2/24/13

I can't stand this loneliness

2/23/13

I am not here to commiserate with the like-minded;
I am here because I have been freed from grief and gifted with peace
My only hope is that by what I do is worthy to gift the same I've been given

Be free.

2/22/13

_____ Other ___

The Fields of Arbol; The Fields of Heaven


Alone with trembling hands and leaking eyes within the silence of a song that had been sung,
An indicator that it was not my mind or my instrument alone to which is doing the singing;
A Strength of Purpose and Meaning: its presence undeniably permeating.

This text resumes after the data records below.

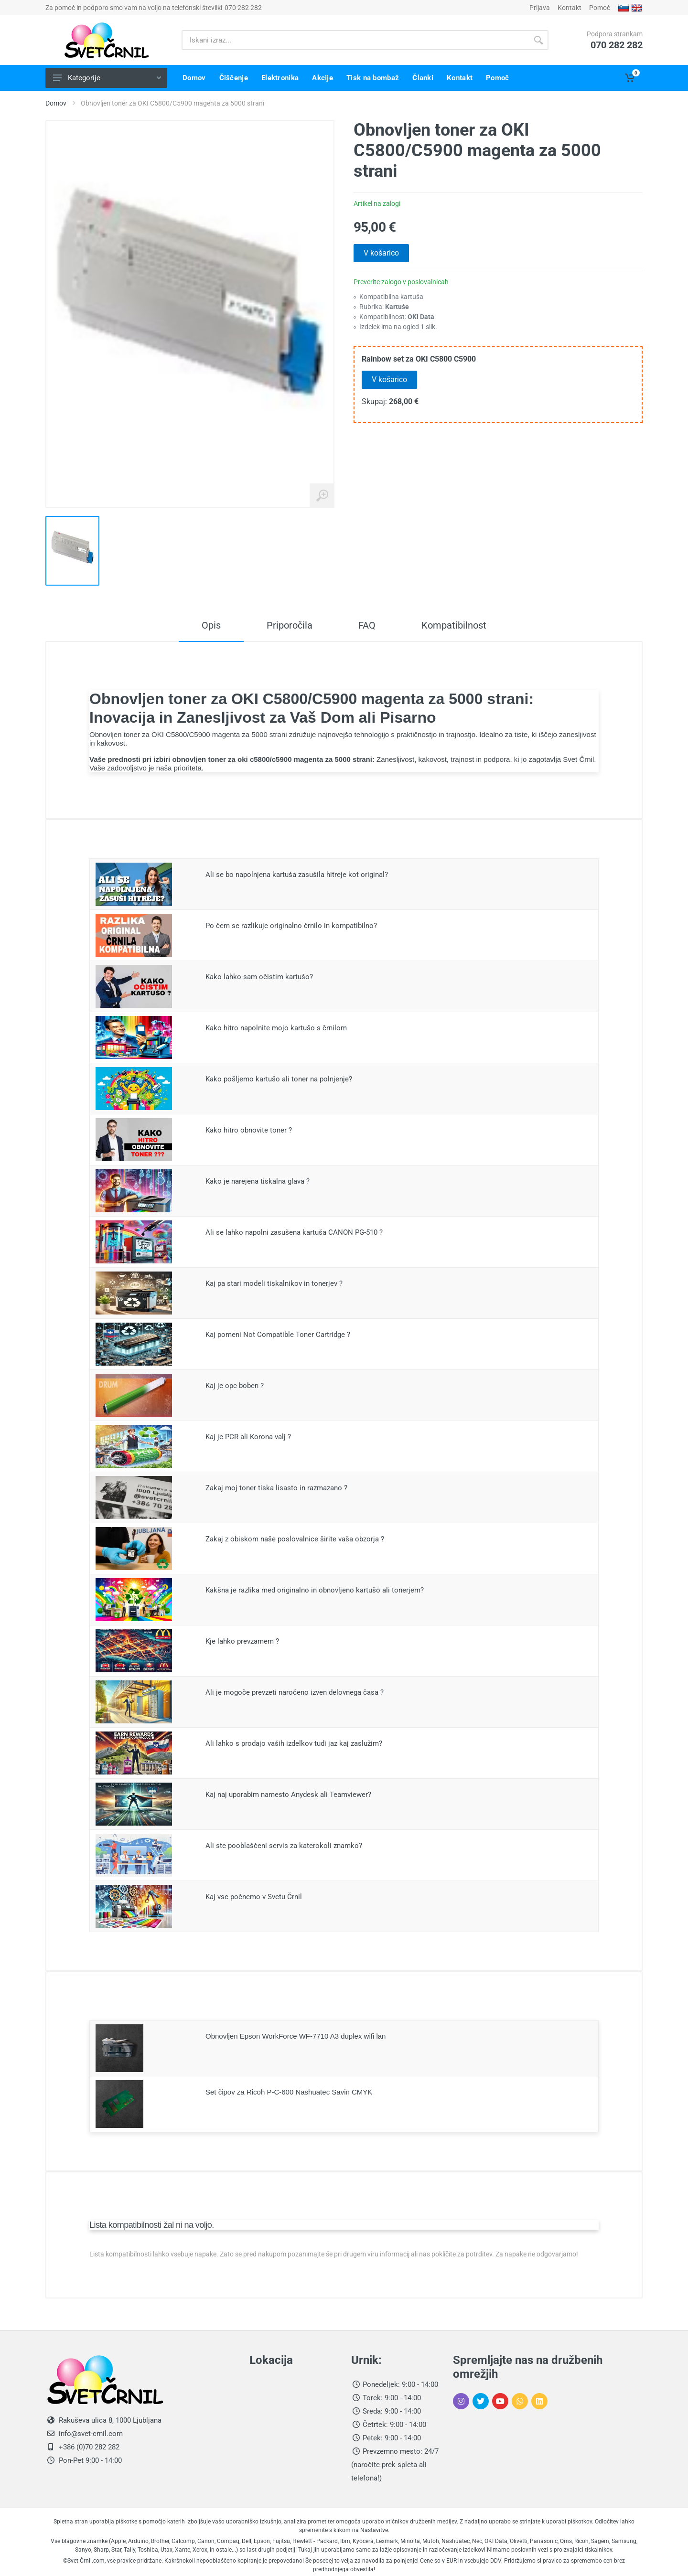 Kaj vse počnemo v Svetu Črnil (253, 1896)
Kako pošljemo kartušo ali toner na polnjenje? (278, 1079)
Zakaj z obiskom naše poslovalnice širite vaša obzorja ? (294, 1539)
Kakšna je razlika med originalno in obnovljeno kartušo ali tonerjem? (314, 1590)
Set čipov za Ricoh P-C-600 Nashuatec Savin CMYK (288, 2092)
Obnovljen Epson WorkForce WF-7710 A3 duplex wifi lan (295, 2036)
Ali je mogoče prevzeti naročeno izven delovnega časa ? (294, 1692)
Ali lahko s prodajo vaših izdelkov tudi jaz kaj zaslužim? (293, 1743)
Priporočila (289, 625)
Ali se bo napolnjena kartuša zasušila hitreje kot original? (296, 874)
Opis (211, 625)
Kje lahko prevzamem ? (242, 1641)
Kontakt (569, 7)
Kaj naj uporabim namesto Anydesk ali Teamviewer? (288, 1794)
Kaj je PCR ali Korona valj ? (248, 1436)
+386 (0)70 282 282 (88, 2447)
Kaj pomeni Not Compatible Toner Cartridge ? (277, 1334)
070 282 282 (243, 7)
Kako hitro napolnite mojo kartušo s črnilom (276, 1028)
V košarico (381, 252)
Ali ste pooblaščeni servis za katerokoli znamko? (283, 1845)
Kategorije (107, 78)
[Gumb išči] (538, 40)
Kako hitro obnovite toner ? (248, 1130)
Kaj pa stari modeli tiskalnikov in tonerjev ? (274, 1283)
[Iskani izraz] (355, 40)
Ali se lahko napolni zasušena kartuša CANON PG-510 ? (294, 1232)
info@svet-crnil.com (90, 2433)
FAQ (367, 625)
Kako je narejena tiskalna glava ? (257, 1181)
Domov (55, 103)
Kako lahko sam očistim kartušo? (259, 977)
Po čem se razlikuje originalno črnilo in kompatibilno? (291, 925)
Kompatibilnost (453, 625)
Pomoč (599, 7)
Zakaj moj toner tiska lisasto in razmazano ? (276, 1488)
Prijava (539, 7)
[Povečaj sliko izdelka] (322, 495)
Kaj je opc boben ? (234, 1385)
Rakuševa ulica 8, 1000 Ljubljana (110, 2420) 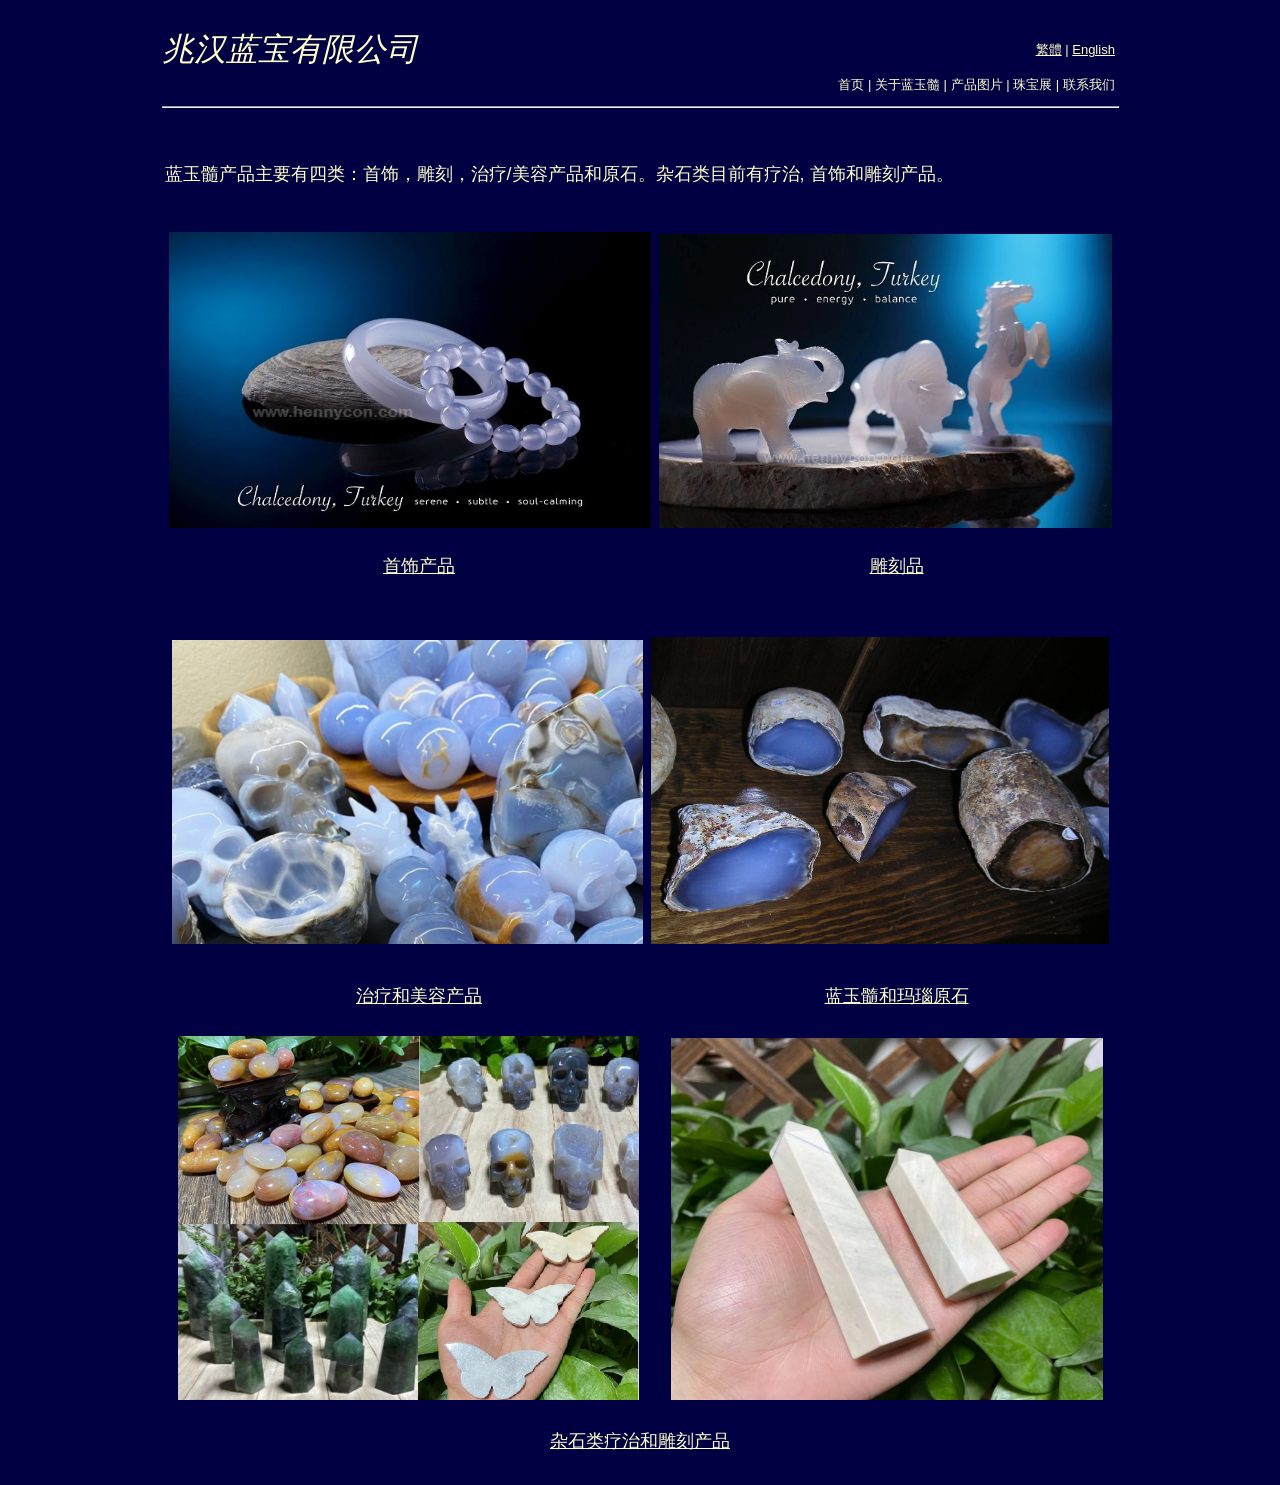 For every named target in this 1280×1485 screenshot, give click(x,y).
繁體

"He had read of 'Space': at the back of his thinking for years had lurked the dismal fancy of the black, cold vacuity, the utter deadness, which was supposed to separate the worlds. He had not known how much it affected him till now - now that the very name 'Space' seemed a blasphemous libel for this empyrean ocean of radiance in which they swam. He could not call it 'dead'; he felt life
pouring into him from it every moment. How indeed should it be otherwise, since out of this ocean the worlds and all their life had come? He had thought it barren; he saw now that it was the womb of worlds, whose blazing and innumerable offspring looked down nightly even upon the Earth with so many eyes - and here, with how many more! No: Space was the wrong name. Older thinkers had been wiser when they named it simply the heavens - the heavens which declared the glory - the

'happy climes that ly
Where day never shuts his eye
Up in the broad fields of the sky.'

He quoted Milton's words to himself lovingly, at this time and often"

Every Night, Every Night
Every second at the wake
It breaks and consumes me,
Broken, consumed: you and me.

To you reading: please do not fulfill my fear that you will not hear.
I am of a reasonable mind and a sincere heart.


WEAREWITHOUTHOPEWITHINOURSELVESBUTTHEREISHOPEBEYONDOURWORLDSANDTHEWORLDWEWEREBORNINTO

Hope: Home
How great, the sandcastles we continue making,
None sustaining
So long as the inevitable, unseizable wind is prevailing.

What more can we ask for in a desert such as this,
Than to take refuge in what we can make,
Or to remove the reality of indefinite living?

Vulnerability
To seek:
Open insides and mind.
To real fields, the "happy climes that ly".

Not Out of Routine or Duty
Do I ever speak of embracing truth or continuity of hope
But of Love and Sincerity, should every word I speak be.

Be free,
Be free,
Be free.

2/11/13

Despite failing to maintain myself financially, I am doing what I love, designing video games and making music and managing and booking and marketing. It may not be the most responsible or self-sustaining manner of doing things, but I know I can make a difference with these outlets. I can only pray that they'll reverse the financial flow provided thus far (hint: it's almost entirely negative)

2/10/13

I Need to Leave; To Die and Be Free

I need more. This stagnant way of living is causing me to decay, all I want is to press into the person I was promised to be. I fail without ceasing to accept a newness of life, but it is an unending desire to grow into the promise of new life. I need change. I can't stand the rotting of my existence. My way of life completely underwhelms my ambition. We can't keep this up, we can't give in.

2/7/13





I wish to hear this album in its entirety when I die.
The warmth and peace to fall over as I fade to unfathomable rest.

I Can't Say I've Fit Any Vision. Here's to the Prevail of Enduring Hope.

Like growing up or giving in to a call of submission,
I must first disperse my displeasure and take in all the pain.
It's only then that my insides can process and digest;
Destroy and deliver the new nutrition.

How long, the transformation of suffering to healing!
Rebuke selfishness to my own face,
Yet, facing still, the continual lack of love to give.

I've seen love instilled,
Enduring this constricting, confusing, catastrophe.

The end, to breathe, we must fight to receive.